RECORDS FOR THIS TASK.
===

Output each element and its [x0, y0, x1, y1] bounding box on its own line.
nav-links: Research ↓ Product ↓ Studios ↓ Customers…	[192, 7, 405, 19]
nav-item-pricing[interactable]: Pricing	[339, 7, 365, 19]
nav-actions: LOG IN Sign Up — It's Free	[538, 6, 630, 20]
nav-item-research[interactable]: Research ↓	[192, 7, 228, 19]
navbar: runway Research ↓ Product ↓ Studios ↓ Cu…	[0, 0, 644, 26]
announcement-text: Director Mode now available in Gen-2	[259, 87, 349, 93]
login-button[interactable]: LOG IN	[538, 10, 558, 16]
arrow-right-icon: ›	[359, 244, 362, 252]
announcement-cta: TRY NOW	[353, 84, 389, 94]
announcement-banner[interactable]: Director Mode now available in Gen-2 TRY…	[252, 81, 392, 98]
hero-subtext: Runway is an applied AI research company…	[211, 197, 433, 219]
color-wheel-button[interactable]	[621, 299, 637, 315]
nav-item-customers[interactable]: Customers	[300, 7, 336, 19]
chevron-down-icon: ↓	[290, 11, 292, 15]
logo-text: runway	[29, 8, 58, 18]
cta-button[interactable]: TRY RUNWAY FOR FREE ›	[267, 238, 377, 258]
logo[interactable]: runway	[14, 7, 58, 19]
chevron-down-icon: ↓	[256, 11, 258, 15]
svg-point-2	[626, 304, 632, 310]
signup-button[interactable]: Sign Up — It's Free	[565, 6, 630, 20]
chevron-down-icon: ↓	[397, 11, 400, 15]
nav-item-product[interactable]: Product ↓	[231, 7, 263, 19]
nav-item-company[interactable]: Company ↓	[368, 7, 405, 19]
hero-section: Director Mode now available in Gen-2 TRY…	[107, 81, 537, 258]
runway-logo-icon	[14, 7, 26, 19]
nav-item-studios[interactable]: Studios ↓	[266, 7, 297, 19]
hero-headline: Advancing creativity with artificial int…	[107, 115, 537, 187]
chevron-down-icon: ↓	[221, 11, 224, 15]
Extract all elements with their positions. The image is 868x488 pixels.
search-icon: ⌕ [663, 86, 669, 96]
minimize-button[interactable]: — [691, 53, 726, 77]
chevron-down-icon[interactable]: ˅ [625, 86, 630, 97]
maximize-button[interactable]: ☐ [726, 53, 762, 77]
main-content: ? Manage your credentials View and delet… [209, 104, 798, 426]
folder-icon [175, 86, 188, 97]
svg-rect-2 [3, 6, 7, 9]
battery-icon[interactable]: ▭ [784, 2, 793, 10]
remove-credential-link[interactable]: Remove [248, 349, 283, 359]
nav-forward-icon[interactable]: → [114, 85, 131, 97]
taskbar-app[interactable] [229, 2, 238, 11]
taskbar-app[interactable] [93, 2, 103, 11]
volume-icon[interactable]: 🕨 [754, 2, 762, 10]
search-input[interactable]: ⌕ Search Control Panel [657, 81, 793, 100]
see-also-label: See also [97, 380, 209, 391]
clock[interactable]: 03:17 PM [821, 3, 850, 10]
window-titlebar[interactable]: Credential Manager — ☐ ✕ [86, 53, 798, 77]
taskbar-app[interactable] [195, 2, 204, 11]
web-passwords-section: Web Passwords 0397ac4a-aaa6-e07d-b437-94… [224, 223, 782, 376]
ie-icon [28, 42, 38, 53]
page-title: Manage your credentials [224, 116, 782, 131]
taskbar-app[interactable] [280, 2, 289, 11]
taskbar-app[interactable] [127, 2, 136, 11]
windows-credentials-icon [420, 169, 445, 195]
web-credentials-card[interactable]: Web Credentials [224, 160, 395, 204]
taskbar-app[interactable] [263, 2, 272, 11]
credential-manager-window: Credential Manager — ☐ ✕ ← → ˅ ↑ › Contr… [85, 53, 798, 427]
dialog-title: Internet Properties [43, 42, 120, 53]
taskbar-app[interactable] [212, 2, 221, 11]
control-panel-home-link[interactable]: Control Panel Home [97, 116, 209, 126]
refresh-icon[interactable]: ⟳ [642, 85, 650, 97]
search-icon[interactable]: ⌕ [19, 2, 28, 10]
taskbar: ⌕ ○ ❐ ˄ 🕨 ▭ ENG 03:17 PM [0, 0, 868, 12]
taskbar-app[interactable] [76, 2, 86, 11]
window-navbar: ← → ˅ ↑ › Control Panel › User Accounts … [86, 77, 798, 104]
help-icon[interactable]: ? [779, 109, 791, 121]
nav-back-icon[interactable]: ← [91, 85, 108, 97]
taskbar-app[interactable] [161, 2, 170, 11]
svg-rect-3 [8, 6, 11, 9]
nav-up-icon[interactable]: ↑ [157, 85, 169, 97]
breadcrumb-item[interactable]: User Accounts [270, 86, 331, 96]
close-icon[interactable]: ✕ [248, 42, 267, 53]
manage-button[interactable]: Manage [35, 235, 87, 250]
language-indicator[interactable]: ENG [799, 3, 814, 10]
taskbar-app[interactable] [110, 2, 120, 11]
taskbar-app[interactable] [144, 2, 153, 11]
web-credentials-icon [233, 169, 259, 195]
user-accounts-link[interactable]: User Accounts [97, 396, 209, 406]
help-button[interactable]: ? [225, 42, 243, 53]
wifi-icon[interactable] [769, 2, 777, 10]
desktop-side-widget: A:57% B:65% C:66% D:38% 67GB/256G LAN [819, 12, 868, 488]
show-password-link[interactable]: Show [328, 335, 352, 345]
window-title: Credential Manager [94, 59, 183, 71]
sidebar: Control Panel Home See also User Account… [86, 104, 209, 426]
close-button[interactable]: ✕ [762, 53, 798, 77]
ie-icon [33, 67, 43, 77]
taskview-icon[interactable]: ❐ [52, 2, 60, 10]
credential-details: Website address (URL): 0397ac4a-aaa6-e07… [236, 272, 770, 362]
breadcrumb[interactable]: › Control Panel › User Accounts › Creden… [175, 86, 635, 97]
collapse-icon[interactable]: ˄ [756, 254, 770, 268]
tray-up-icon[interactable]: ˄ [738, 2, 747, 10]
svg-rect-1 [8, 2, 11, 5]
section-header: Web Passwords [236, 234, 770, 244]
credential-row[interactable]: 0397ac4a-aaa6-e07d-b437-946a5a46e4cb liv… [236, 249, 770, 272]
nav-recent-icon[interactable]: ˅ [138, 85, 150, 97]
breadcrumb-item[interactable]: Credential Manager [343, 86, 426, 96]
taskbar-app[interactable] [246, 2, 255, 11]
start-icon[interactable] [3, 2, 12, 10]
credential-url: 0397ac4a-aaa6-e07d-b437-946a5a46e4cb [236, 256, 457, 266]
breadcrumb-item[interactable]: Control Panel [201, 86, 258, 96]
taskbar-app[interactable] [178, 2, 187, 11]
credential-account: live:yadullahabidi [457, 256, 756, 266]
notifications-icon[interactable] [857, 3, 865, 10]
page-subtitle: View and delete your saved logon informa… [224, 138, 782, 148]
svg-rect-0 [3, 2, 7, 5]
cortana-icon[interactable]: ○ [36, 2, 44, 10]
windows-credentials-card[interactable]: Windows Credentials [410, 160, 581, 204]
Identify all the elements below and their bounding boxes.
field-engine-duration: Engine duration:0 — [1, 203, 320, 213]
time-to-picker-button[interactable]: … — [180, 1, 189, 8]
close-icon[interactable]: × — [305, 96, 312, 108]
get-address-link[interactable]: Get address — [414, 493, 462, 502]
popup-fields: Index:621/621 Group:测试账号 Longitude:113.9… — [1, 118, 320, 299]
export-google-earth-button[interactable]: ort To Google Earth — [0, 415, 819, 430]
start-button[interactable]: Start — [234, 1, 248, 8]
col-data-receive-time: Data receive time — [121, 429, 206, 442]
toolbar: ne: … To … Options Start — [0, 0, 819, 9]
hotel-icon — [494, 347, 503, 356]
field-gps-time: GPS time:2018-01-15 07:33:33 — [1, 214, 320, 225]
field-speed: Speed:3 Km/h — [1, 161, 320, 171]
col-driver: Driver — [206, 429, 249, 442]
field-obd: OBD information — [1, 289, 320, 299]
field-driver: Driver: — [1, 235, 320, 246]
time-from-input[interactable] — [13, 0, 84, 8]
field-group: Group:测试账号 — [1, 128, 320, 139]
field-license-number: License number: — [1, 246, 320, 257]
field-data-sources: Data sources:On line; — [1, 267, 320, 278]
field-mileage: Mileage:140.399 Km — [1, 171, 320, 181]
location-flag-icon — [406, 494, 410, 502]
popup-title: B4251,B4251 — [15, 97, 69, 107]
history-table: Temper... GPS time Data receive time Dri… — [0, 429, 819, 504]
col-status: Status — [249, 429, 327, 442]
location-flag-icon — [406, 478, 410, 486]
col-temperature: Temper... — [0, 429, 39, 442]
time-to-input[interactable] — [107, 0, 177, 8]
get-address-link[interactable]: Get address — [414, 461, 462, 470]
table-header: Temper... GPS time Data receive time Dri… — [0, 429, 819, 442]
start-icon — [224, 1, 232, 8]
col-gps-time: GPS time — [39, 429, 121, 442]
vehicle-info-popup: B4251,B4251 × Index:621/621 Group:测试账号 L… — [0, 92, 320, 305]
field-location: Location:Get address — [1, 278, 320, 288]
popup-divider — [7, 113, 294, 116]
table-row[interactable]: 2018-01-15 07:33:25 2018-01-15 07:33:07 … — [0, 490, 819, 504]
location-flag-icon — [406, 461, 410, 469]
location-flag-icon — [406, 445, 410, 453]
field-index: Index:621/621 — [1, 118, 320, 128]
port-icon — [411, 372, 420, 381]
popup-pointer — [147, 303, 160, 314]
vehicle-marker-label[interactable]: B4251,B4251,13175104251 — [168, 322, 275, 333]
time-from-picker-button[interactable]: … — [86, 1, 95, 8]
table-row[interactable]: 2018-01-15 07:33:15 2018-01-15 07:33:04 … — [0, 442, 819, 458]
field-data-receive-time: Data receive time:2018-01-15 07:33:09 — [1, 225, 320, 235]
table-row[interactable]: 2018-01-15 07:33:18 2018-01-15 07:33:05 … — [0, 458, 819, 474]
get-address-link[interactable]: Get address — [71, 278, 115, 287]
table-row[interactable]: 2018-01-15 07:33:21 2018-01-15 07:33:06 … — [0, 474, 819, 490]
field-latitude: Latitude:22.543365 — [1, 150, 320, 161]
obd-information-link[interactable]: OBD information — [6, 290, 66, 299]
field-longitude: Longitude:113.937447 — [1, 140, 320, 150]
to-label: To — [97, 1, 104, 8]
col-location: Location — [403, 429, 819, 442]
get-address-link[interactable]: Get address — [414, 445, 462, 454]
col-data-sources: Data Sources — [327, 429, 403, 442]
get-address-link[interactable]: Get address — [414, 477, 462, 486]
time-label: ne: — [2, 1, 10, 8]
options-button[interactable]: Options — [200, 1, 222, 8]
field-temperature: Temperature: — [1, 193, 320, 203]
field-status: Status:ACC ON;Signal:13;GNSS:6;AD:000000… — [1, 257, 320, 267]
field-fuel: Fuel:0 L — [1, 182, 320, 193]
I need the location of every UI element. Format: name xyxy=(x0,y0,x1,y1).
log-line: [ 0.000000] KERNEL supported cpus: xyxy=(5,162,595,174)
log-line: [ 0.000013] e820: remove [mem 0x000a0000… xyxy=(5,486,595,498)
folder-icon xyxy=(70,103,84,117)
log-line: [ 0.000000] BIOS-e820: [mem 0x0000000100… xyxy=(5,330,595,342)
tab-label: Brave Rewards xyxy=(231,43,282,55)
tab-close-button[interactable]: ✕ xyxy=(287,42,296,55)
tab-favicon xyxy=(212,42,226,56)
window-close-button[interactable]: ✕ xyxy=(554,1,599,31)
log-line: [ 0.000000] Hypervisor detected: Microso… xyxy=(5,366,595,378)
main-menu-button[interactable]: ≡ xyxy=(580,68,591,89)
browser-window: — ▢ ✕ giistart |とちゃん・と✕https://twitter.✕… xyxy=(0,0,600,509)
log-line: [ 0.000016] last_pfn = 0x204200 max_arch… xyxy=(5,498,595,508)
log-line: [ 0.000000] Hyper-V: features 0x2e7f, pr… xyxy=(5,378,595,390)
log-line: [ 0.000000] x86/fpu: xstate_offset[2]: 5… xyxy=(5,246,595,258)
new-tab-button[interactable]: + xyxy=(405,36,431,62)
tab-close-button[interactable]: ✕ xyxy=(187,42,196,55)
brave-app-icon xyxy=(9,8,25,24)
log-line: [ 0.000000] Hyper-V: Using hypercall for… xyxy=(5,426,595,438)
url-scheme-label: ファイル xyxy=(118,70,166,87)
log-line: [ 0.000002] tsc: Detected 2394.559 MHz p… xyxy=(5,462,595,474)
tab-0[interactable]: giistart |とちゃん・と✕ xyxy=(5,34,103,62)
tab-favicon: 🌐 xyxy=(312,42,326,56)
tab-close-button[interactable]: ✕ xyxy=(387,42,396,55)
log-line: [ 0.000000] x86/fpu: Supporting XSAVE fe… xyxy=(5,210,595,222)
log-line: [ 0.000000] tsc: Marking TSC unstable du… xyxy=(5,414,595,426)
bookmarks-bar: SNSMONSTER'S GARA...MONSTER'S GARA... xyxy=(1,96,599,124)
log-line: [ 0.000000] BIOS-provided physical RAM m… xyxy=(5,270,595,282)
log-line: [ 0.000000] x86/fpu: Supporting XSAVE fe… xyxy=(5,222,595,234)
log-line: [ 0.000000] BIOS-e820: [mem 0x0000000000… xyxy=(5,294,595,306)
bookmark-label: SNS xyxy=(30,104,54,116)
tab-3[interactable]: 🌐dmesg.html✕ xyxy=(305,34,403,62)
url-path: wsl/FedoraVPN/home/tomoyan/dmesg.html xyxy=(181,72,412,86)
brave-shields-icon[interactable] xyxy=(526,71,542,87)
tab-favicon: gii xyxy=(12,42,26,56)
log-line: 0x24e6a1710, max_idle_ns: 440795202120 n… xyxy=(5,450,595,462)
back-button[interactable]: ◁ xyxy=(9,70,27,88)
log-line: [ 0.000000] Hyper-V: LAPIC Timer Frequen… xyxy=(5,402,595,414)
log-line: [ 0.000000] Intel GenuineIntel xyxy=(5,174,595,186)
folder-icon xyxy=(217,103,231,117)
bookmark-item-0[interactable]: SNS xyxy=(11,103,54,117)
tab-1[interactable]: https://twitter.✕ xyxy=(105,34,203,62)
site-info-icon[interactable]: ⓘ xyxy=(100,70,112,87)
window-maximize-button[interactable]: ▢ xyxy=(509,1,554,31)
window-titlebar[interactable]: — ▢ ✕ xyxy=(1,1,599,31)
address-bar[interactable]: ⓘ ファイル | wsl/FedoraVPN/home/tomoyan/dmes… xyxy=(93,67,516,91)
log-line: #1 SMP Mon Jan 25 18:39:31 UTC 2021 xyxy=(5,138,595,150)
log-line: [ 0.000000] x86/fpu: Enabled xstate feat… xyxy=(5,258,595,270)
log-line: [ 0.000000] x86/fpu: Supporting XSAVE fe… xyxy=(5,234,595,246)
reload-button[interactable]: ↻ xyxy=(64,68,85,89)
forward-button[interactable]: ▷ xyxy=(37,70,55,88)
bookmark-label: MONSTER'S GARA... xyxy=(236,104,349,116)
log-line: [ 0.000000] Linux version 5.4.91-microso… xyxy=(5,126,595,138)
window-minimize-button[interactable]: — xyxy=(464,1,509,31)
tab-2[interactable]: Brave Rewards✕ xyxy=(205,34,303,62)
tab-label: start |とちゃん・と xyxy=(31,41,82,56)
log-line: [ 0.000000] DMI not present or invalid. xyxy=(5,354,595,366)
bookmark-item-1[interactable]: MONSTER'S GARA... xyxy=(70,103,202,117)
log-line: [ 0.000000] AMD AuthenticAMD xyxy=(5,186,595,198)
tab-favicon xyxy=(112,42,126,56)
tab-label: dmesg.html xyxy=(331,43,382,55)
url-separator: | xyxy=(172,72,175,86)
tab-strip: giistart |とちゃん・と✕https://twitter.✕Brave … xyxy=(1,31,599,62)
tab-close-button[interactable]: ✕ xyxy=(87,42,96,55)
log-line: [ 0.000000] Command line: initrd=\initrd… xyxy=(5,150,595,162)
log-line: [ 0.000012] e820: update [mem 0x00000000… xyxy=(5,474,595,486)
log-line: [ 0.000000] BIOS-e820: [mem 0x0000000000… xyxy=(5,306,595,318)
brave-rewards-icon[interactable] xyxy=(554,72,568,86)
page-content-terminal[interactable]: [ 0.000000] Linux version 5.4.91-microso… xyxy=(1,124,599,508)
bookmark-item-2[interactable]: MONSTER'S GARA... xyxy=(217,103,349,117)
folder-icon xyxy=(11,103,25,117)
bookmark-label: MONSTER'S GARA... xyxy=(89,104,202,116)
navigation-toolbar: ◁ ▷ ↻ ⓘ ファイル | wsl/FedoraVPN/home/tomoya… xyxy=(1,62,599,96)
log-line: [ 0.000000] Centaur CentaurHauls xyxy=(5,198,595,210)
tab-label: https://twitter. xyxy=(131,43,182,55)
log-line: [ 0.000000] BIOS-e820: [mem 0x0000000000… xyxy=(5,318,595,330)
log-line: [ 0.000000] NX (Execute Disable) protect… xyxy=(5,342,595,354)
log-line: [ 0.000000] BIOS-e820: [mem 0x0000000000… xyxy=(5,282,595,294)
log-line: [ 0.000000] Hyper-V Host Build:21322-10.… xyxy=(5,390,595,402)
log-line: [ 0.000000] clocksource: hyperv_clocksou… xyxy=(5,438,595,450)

===

TASK DETAILS.
Find the string "chevron" in the entries above. Copy each line where it occurs.

REPLY TO THE TASK.
chevron-down-icon: ↓	[290, 11, 292, 15]
chevron-down-icon: ↓	[256, 11, 258, 15]
chevron-down-icon: ↓	[397, 11, 400, 15]
chevron-down-icon: ↓	[221, 11, 224, 15]
chevron-down-icon[interactable]: ˅ [625, 86, 630, 97]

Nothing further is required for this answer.